Na política pode acontecer a mesma coisa. Na hora que a bola for jogada pra cima, pode ser que alguns jogadores prefiram não entrar na bola dividida, pode ser que alguns partidos resolvam deixar fora de campo alguns craques que estão sob a suspeita séria de contaminação por uma espécie de doping corruptivo, o que seria uma decisão nobre e inteligente.

Eu digo isso porque tá na cara que o pessoal não vai sair das ruas enquanto essa história não tiver uma definição. Por enquanto, as bandeiras ainda são esmagadoramente dos partidos, centrais sindicais e movimentos sociais que davam sustentação aos governos Lula e Dilma. Mas já tem muita gente sem partido nessa gritaria Fora Temer.

Só não vê quem não quer. É muita gente mesmo. Que não está nem um pouco preocupada com bandeira azul ou bandeira vermelha, como se um lápis de cor fosse suficiente para definir o lado certo e o lado errado nessa crise incontrolável. Aliás, se quem está organizando os protestos do Fora Temer – e por Diretas Já – arrancar das ruas as bandeiras que lembram partidos e organizações da esquerda indignada, vai descobrir que a multidão triplica.

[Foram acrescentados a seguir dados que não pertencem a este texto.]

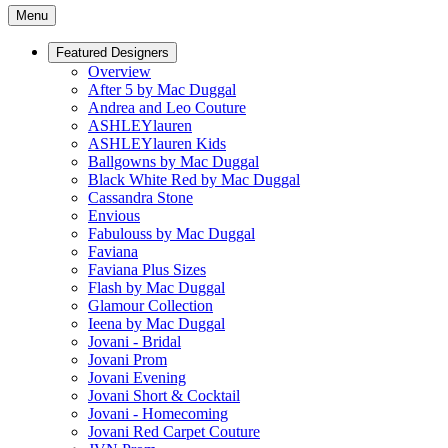
Menu
Featured Designers
Overview
After 5 by Mac Duggal
Andrea and Leo Couture
ASHLEYlauren
ASHLEYlauren Kids
Ballgowns by Mac Duggal
Black White Red by Mac Duggal
Cassandra Stone
Envious
Fabulouss by Mac Duggal
Faviana
Faviana Plus Sizes
Flash by Mac Duggal
Glamour Collection
Ieena by Mac Duggal
Jovani - Bridal
Jovani Prom
Jovani Evening
Jovani Short & Cocktail
Jovani - Homecoming
Jovani Red Carpet Couture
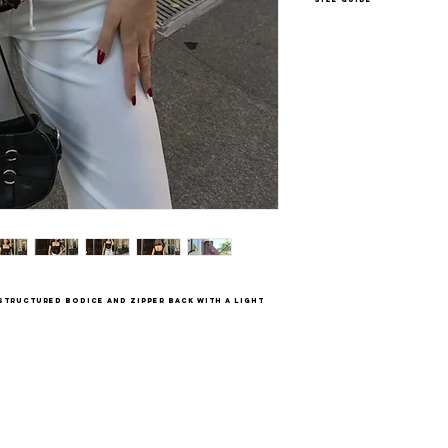
XS - US 2-4
S - US 4-6
M - US 6-8
L - US 8-10
 structured bodice and zipper back with a light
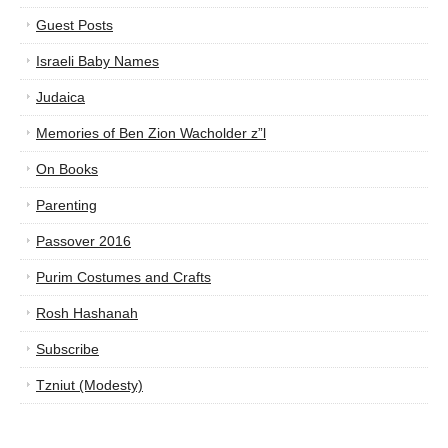
Guest Posts
Israeli Baby Names
Judaica
Memories of Ben Zion Wacholder z”l
On Books
Parenting
Passover 2016
Purim Costumes and Crafts
Rosh Hashanah
Subscribe
Tzniut (Modesty)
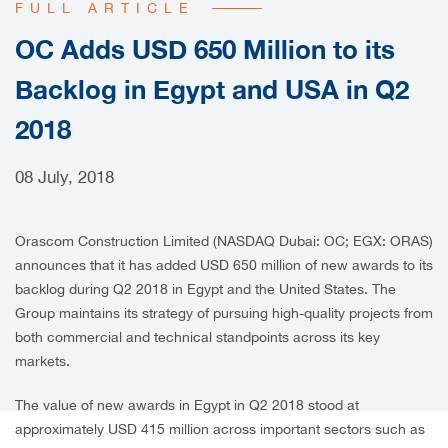
FULL ARTICLE
CAREERS
OC Adds USD 650 Million to its
Backlog in Egypt and USA in Q2
2018
08 July, 2018
Orascom Construction Limited (NASDAQ Dubai: OC; EGX: ORAS)
announces that it has added USD 650 million of new awards to its
backlog during Q2 2018 in Egypt and the United States. The
Group maintains its strategy of pursuing high-quality projects from
both commercial and technical standpoints across its key
markets.
The value of new awards in Egypt in Q2 2018 stood at
approximately USD 415 million across important sectors such as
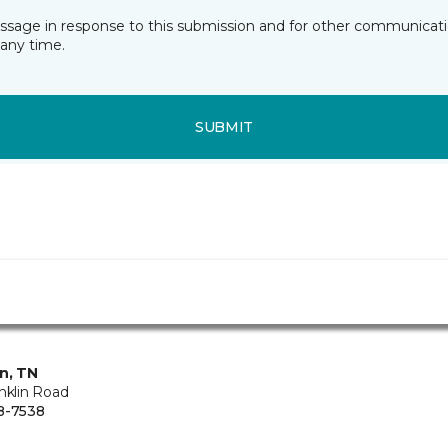
essage in response to this submission and for other communicatio
any time.
SUBMIT
in, TN
nklin Road
8-7538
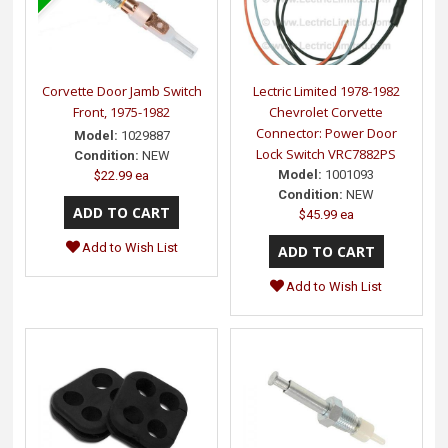
Corvette Door Jamb Switch
Lectric Limited 1978-1982
Front, 1975-1982
Chevrolet Corvette
Connector: Power Door
Model:
1029887
Lock Switch VRC7882PS
Condition:
NEW
Model:
1001093
$22.99 ea
Condition:
NEW
$45.99 ea
Add to Wish List
Add to Wish List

O povo não quer partido, o povo quer sentido. E faz sentido para qualquer cidadão com o mínimo de visão de país, remar a favor da única solução que parece ser definitiva: escolher pelo voto direto um novo governo e fazer o país inteiro assumir sua responsabilidade como sociedade. Fazer valer o que o Brasil quer como maioria, não o que a maioria dos caciques deseja para salvar a própria pele.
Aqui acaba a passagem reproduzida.